There are really a few points that can be drawn from this argument, and I’m sure that I’ll come back to some of them in the future, but the one that seems most important to me is that we live in a world of change. In fact, the concept of life implies the concept of change. It is theoretically possible to redistribute wealth within a community and to maintain that wealth distribution permanently, but the members of that community would have to be dead. Where there is life, where there is action, there is change, and, realistically, there’s nothing we can do to stop that.

For me, this point about the omnipresence of change has major implications for the climate debate as well. Even if we could develop and enforce a plan to reduce our carbon emissions to zero within just a few years (a few thousand well-placed bombs might do the trick), say January 1, 2020, there’s still the question of what we will do on January 2. Presumably, we will start to rebuild. We might do so in a way that again will produce carbon emissions. Or we might develop new development processes that produce no carbon but which, after a period of time, are discovered to negatively affect the natural environment in another way. The point is, we will continue to have an impact on the environment. We will continue to change the world, so long as we are alive.

The question I’d like to raise, then, is whether there’s any point in trying to restore the environment to a previous state of existence. Because, even if it were possible to do such a thing, that state couldn’t last for more than a moment, so long as human beings continue to live and act in the world. Would it be better, perhaps, to recognize our ability to effect change in the world and environment, to embrace it, and to use it to continue transforming our environment into a better state? The climate scientists say that our activities have changed the globe’s weather patterns. Can we use this information to embolden ourselves, empower ourselves, and seek the development of methods of actually controlling the weather? Can we eliminate hurricanes, or at least steer them away from populated areas? Can we reduce the severity of winter? We’ve depleted the ozone layer. Can we replace it? We have the power to destroy species. Can we obtain the power to recreate them? Can we further develop our control over forests and streams and wild animals and design a world that’s more suitable for us and for them? We change the world. Can we direct that change for good?

I take it for granted that such power is realizable only through the operation of the free market. However, that’s a powerful claim to make without justification, so a large part of my project will have to be such a justification. Why can’t the government develop this control? How would the two institutions (state and market) approach these problems? Why has government so far chosen the route of returning to a previous environmental state? To answer these questions, we have to ask what the proper way of viewing the environment really is. We have to have a proper understanding of the free market and of government. And we have to ask: How? Even if, after acknowledging the superiority of the free market over government and understanding the market’s functioning, the question remains: how can the market bring about a better environment? 

Very few people are asking these questions. The focus is on “saving” the environment. The main method of dealing with the environmental “crises” we face is to restrict the choices available and to retard progress if that progress might lead to a worsening of the “problem.” There is almost universal agreement that we’ve hurt the planet, that we’ve done something “wrong,” and that we must go back and “fix” it.
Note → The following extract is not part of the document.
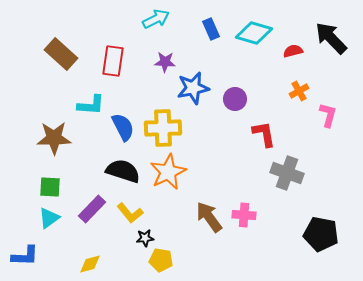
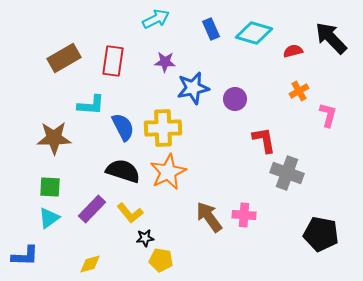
brown rectangle: moved 3 px right, 4 px down; rotated 72 degrees counterclockwise
red L-shape: moved 6 px down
Almost no one has embraced this evidence of man’s abilities and asked how we can use it to continue changing the world (as we must) in new and better ways. These are the questions that I’d like to ask and, if I can, answer.

I’m labelling this project “market environmentalism” because the market does not stop to ask “should?” or “how?” It just does things. If left unchecked, I believe the market would continue to enable man to change the earth and create a new and better environment automatically. This whole debate would be unnecessary without the intervention of government and its top-down “solutions.” That doesn’t mean that the market process that so enabled us wouldn’t be worthy of examination and explanation. But the necessity of asking and answering and addressing these questions arises, really, from the fact that our government is asking and answering and addressing an opposite set of questions.